» TASK DIRECTIONS
Would you please copy all of the data exactly, skipping the images?

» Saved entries
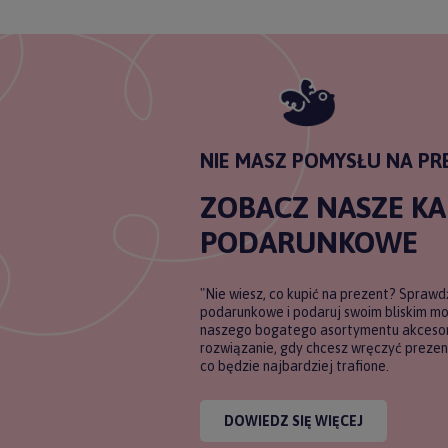
NIE MASZ POMYSŁU NA PR
ZOBACZ NASZE K
PODARUNKOWE
"Nie wiesz, co kupić na prezent? Sprawd
podarunkowe i podaruj swoim bliskim m
naszego bogatego asortymentu akcesori
rozwiązanie, gdy chcesz wręczyć prezent
co będzie najbardziej trafione.
DOWIEDZ SIĘ WIĘCEJ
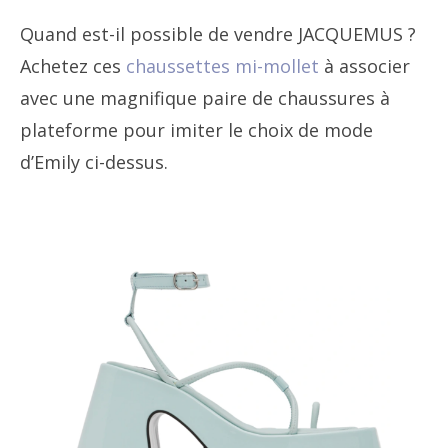
Quand est-il possible de vendre JACQUEMUS ?
Achetez ces
chaussettes mi-mollet
à associer
avec une magnifique paire de chaussures à
plateforme pour imiter le choix de mode
d’Emily ci-dessus.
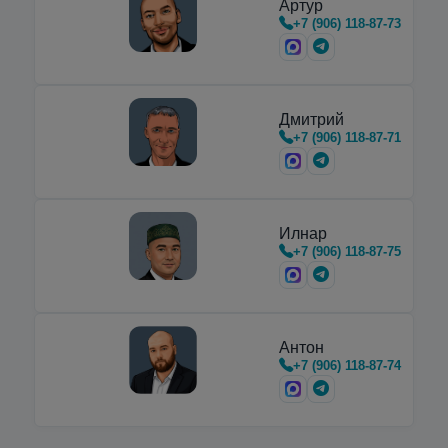
Артур
Недорогие вертикальные и
+7 (906) 118-87-73
горизонтальные
криоцилиндры
,
предназначенные для транспортировки,
хранения и…
Дмитрий
+7 (906) 118-87-71
Илнар
+7 (906) 118-87-75
Антон
+7 (906) 118-87-74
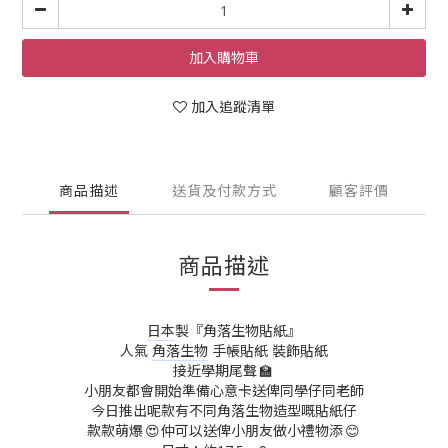
加入購物車
加入追蹤清單
商品描述
送貨及付款方式
顧客評價
商品描述
日本
製
『角落生物貼紙』
人氣
角落生物
手帳貼紙 裝飾貼紙
接近學期尾聲
🏫
小朋友都會開始準備心意卡送俾同學仔同老師
今日推出呢款有不同角落生物造型嘅貼紙仔
款款萌爆
仲可以送俾小朋友做小禮物添
😍
😊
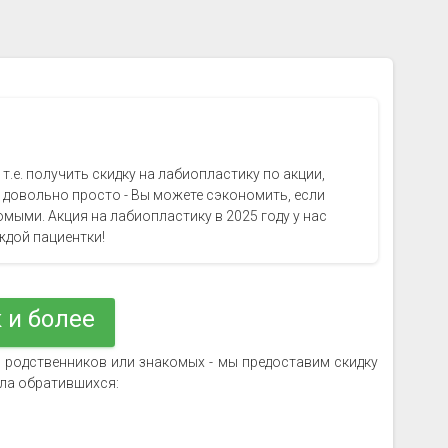
 т.е. получить скидку на лабиопластику по акции,
 довольно просто - Вы можете сэкономить, если
мыми. Акция на лабиопластику в 2025 году у нас
ждой пациентки!
 и более
их родственников или знакомых - мы предоставим скидку
сла обратившихся:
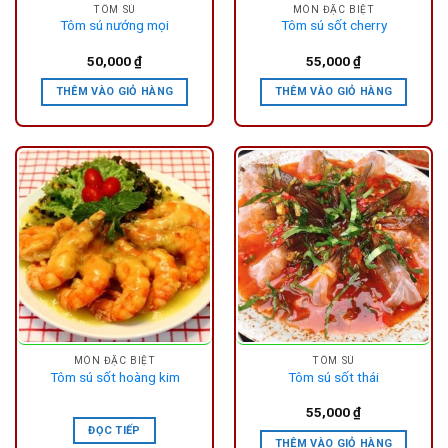
TÔM SÚ
MÓN ĐẶC BIỆT
Tôm sú nướng mọi
Tôm sú sốt cherry
50,000
₫
55,000
₫
THÊM VÀO GIỎ HÀNG
THÊM VÀO GIỎ HÀNG
MÓN ĐẶC BIỆT
TÔM SÚ
Tôm sú sốt hoàng kim
Tôm sú sốt thái
55,000
₫
ĐỌC TIẾP
THÊM VÀO GIỎ HÀNG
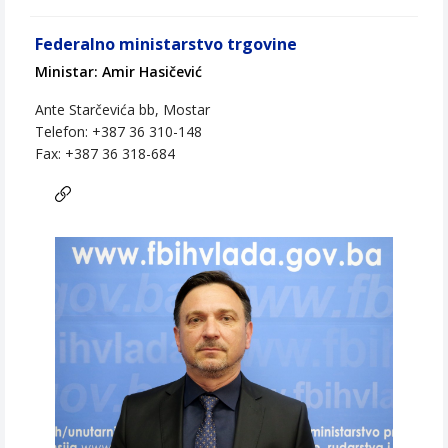
Federalno ministarstvo trgovine
Ministar: Amir Hasičević
Ante Starčevića bb, Mostar
Telefon: +387 36 310-148
Fax: +387 36 318-684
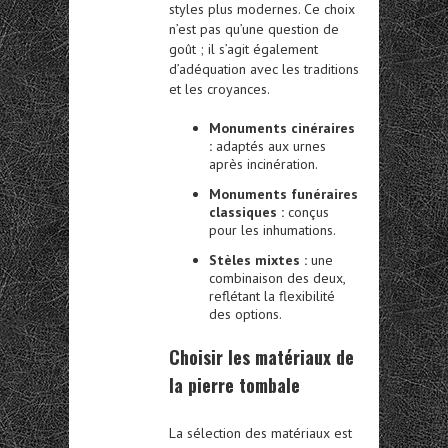
styles plus modernes. Ce choix
n’est pas qu’une question de
goût ; il s’agit également
d’adéquation avec les traditions
et les croyances.
Monuments cinéraires
:
adaptés aux urnes
après incinération.
Monuments funéraires
classiques :
conçus
pour les inhumations.
Stèles mixtes :
une
combinaison des deux,
reflétant la flexibilité
des options.
Choisir les matériaux de
la pierre tombale
La sélection des matériaux est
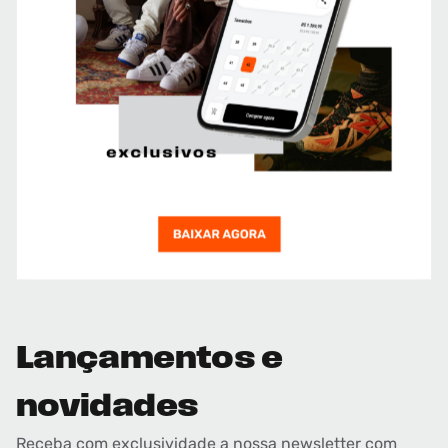
Lançamentos e
novidades
Receba com exclusividade a nossa newsletter com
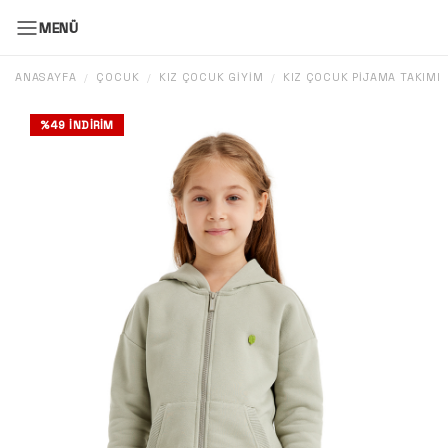
MENÜ
ANASAYFA
ÇOCUK
KIZ ÇOCUK GIYIM
KIZ ÇOCUK PIJAMA TAKIMI
/
/
/
%
49
İNDIRIM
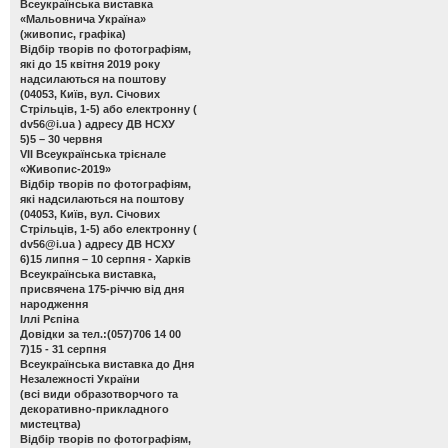
Всеукраїнська виставка
«Мальовнича Україна»
(живопис, графіка)
Відбір творів по фотографіям,
які до 15 квітня 2019 року
надсилаються на поштову
(04053, Київ, вул. Січових
Стрільців, 1-5) або електронну (
dv56@i.ua
) адресу ДВ НСХУ
5)5 – 30 червня
VІІ Всеукраїнська трієнале
«Живопис-2019»
Відбір творів по фотографіям,
які надсилаються на поштову
(04053, Київ, вул. Січових
Стрільців, 1-5) або електронну (
dv56@i.ua
) адресу ДВ НСХУ
6)15 липня – 10 серпня - Харків
Всеукраїнська виставка,
присвячена 175-річчю від дня
народження
Іллі Рєпіна
Довідки за тел.:(057)706 14 00
7)15 - 31 серпня
Всеукраїнська виставка до Дня
Незалежності України
(всі види образотворчого та
декоративно-прикладного
мистецтва)
Відбір творів по фотографіям,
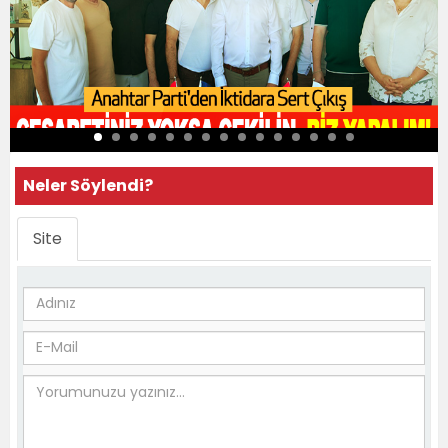
Neler Söylendi?
Site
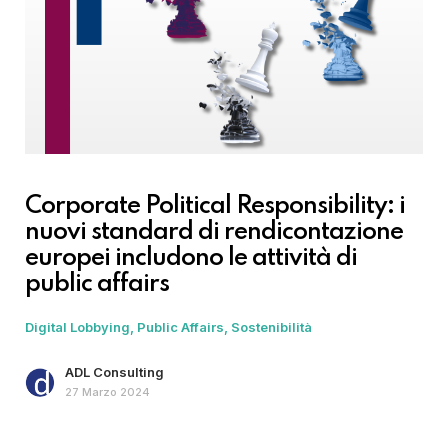
Corporate Political Responsibility: i
nuovi standard di rendicontazione
europei includono le attività di
public affairs
Digital Lobbying
Public Affairs
Sostenibilità
ADL Consulting
27 Marzo 2024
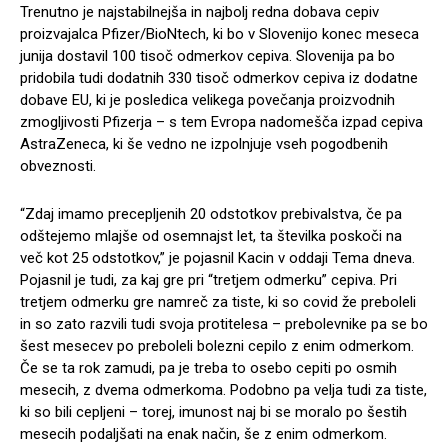
Trenutno je najstabilnejša in najbolj redna dobava cepiv
proizvajalca Pfizer/BioNtech, ki bo v Slovenijo konec meseca
junija dostavil 100 tisoč odmerkov cepiva. Slovenija pa bo
pridobila tudi dodatnih 330 tisoč odmerkov cepiva iz dodatne
dobave EU, ki je posledica velikega povečanja proizvodnih
zmogljivosti Pfizerja – s tem Evropa nadomešča izpad cepiva
AstraZeneca, ki še vedno ne izpolnjuje vseh pogodbenih
obveznosti.
“Zdaj imamo precepljenih 20 odstotkov prebivalstva, če pa
odštejemo mlajše od osemnajst let, ta številka poskoči na
več kot 25 odstotkov,” je pojasnil Kacin v oddaji Tema dneva.
Pojasnil je tudi, za kaj gre pri “tretjem odmerku” cepiva. Pri
tretjem odmerku gre namreč za tiste, ki so covid že preboleli
in so zato razvili tudi svoja protitelesa – prebolevnike pa se bo
šest mesecev po preboleli bolezni cepilo z enim odmerkom.
Če se ta rok zamudi, pa je treba to osebo cepiti po osmih
mesecih, z dvema odmerkoma. Podobno pa velja tudi za tiste,
ki so bili cepljeni – torej, imunost naj bi se moralo po šestih
mesecih podaljšati na enak način, še z enim odmerkom.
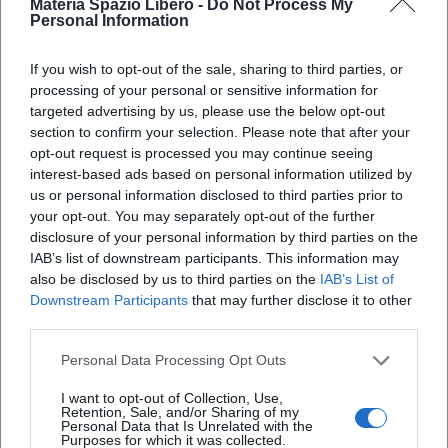
Materia Spazio Libero -
Do Not Process My
Personal Information
assetti globali
Geopolitica, cultura e conflitti al centro della
If you wish to opt-out of the sale, sharing to third parties, or
processing of your personal or sensitive information for
mattinata del 20 giugno: relatori da Limes,
targeted advertising by us, please use the below opt-out
dall’Insubria e da Palazzo Te per un evento aperto
section to confirm your selection. Please note that after your
opt-out request is processed you may continue seeing
X
a tutti, gratuito, nel cuore del borgo UNESCO
interest-based ads based on personal information utilized by
us or personal information disclosed to third parties prior to
your opt-out. You may separately opt-out of the further
disclosure of your personal information by third parties on the
IAB’s list of downstream participants. This information may
also be disclosed by us to third parties on the
IAB’s List of
Downstream Participants
that may further disclose it to other
third parties.
iscriviti alla newsletter
Personal Data Processing Opt Outs
I want to opt-out of Collection, Use,
Lasciaci la tua mail
Retention, Sale, and/or Sharing of my
Personal Data that Is Unrelated with the
Purposes for which it was collected.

» EXERCISE ANSWER
NIE MASZ POMYSŁU NA PR
ZOBACZ NASZE K
PODARUNKOWE
"Nie wiesz, co kupić na prezent? Sprawd
podarunkowe i podaruj swoim bliskim m
naszego bogatego asortymentu akcesori
rozwiązanie, gdy chcesz wręczyć prezent
co będzie najbardziej trafione.
DOWIEDZ SIĘ WIĘCEJ
Quand est-il possible de vendre JACQUEMUS ?
Achetez ces
chaussettes mi-mollet
à associer
avec une magnifique paire de chaussures à
plateforme pour imiter le choix de mode
d’Emily ci-dessus.
Артур
Недорогие вертикальные и
+7 (906) 118-87-73
горизонтальные
криоцилиндры
,
предназначенные для транспортировки,
хранения и…
Дмитрий
+7 (906) 118-87-71
Илнар
+7 (906) 118-87-75
Антон
+7 (906) 118-87-74
加入購物車
加入追蹤清單
商品描述
送貨及付款方式
顧客評價
商品描述
日本
製
『角落生物貼紙』
人氣
角落生物
手帳貼紙 裝飾貼紙
接近學期尾聲
🏫
小朋友都會開始準備心意卡送俾同學仔同老師
今日推出呢款有不同角落生物造型嘅貼紙仔
款款萌爆
仲可以送俾小朋友做小禮物添
😍
😊
 т.е. получить скидку на лабиопластику по акции,
 довольно просто - Вы можете сэкономить, если
мыми. Акция на лабиопластику в 2025 году у нас
ждой пациентки!
 и более
их родственников или знакомых - мы предоставим скидку
сла обратившихся:
TÔM SÚ
MÓN ĐẶC BIỆT
Tôm sú nướng mọi
Tôm sú sốt cherry
50,000
₫
55,000
₫
THÊM VÀO GIỎ HÀNG
THÊM VÀO GIỎ HÀNG
MÓN ĐẶC BIỆT
TÔM SÚ
Tôm sú sốt hoàng kim
Tôm sú sốt thái
55,000
₫
ĐỌC TIẾP
THÊM VÀO GIỎ HÀNG
Federalno ministarstvo trgovine
Ministar: Amir Hasičević
Ante Starčevića bb, Mostar
Telefon: +387 36 310-148
Fax: +387 36 318-684
styles plus modernes. Ce choix
n’est pas qu’une question de
goût ; il s’agit également
d’adéquation avec les traditions
et les croyances.
Monuments cinéraires
:
adaptés aux urnes
après incinération.
Monuments funéraires
classiques :
conçus
pour les inhumations.
Stèles mixtes :
une
combinaison des deux,
reflétant la flexibilité
des options.
Choisir les matériaux de
la pierre tombale
La sélection des matériaux est
Lançamentos e
novidades
Receba com exclusividade a nossa newsletter com
MENÜ
ANASAYFA
ÇOCUK
KIZ ÇOCUK GIYIM
KIZ ÇOCUK PIJAMA TAKIMI
/
/
/
%
49
İNDIRIM
Всеукраїнська виставка
«Мальовнича Україна»
(живопис, графіка)
Відбір творів по фотографіям,
які до 15 квітня 2019 року
надсилаються на поштову
(04053, Київ, вул. Січових
Стрільців, 1-5) або електронну (
dv56@i.ua
) адресу ДВ НСХУ
5)5 – 30 червня
VІІ Всеукраїнська трієнале
«Живопис-2019»
Відбір творів по фотографіям,
які надсилаються на поштову
(04053, Київ, вул. Січових
Стрільців, 1-5) або електронну (
dv56@i.ua
) адресу ДВ НСХУ
6)15 липня – 10 серпня - Харків
Всеукраїнська виставка,
присвячена 175-річчю від дня
народження
Іллі Рєпіна
Довідки за тел.:(057)706 14 00
7)15 - 31 серпня
Всеукраїнська виставка до Дня
Незалежності України
(всі види образотворчого та
декоративно-прикладного
мистецтва)
Відбір творів по фотографіям,
Neler Söylendi?
Site
Corporate Political Responsibility: i
nuovi standard di rendicontazione
europei includono le attività di
public affairs
Digital Lobbying
Public Affairs
Sostenibilità
ADL Consulting
27 Marzo 2024
Trenutno je najstabilnejša in najbolj redna dobava cepiv
proizvajalca Pfizer/BioNtech, ki bo v Slovenijo konec meseca
junija dostavil 100 tisoč odmerkov cepiva. Slovenija pa bo
pridobila tudi dodatnih 330 tisoč odmerkov cepiva iz dodatne
dobave EU, ki je posledica velikega povečanja proizvodnih
zmogljivosti Pfizerja – s tem Evropa nadomešča izpad cepiva
AstraZeneca, ki še vedno ne izpolnjuje vseh pogodbenih
obveznosti.
“Zdaj imamo precepljenih 20 odstotkov prebivalstva, če pa
odštejemo mlajše od osemnajst let, ta številka poskoči na
več kot 25 odstotkov,” je pojasnil Kacin v oddaji Tema dneva.
Pojasnil je tudi, za kaj gre pri “tretjem odmerku” cepiva. Pri
tretjem odmerku gre namreč za tiste, ki so covid že preboleli
in so zato razvili tudi svoja protitelesa – prebolevnike pa se bo
šest mesecev po preboleli bolezni cepilo z enim odmerkom.
Če se ta rok zamudi, pa je treba to osebo cepiti po osmih
mesecih, z dvema odmerkoma. Podobno pa velja tudi za tiste,
ki so bili cepljeni – torej, imunost naj bi se moralo po šestih
mesecih podaljšati na enak način, še z enim odmerkom.
Materia Spazio Libero -
Do Not Process My
Personal Information
assetti globali
Geopolitica, cultura e conflitti al centro della
If you wish to opt-out of the sale, sharing to third parties, or
processing of your personal or sensitive information for
mattinata del 20 giugno: relatori da Limes,
targeted advertising by us, please use the below opt-out
dall’Insubria e da Palazzo Te per un evento aperto
section to confirm your selection. Please note that after your
opt-out request is processed you may continue seeing
X
a tutti, gratuito, nel cuore del borgo UNESCO
interest-based ads based on personal information utilized by
us or personal information disclosed to third parties prior to
your opt-out. You may separately opt-out of the further
disclosure of your personal information by third parties on the
IAB’s list of downstream participants. This information may
also be disclosed by us to third parties on the
IAB’s List of
Downstream Participants
that may further disclose it to other
third parties.
iscriviti alla newsletter
Personal Data Processing Opt Outs
I want to opt-out of Collection, Use,
Lasciaci la tua mail
Retention, Sale, and/or Sharing of my
Personal Data that Is Unrelated with the
Purposes for which it was collected.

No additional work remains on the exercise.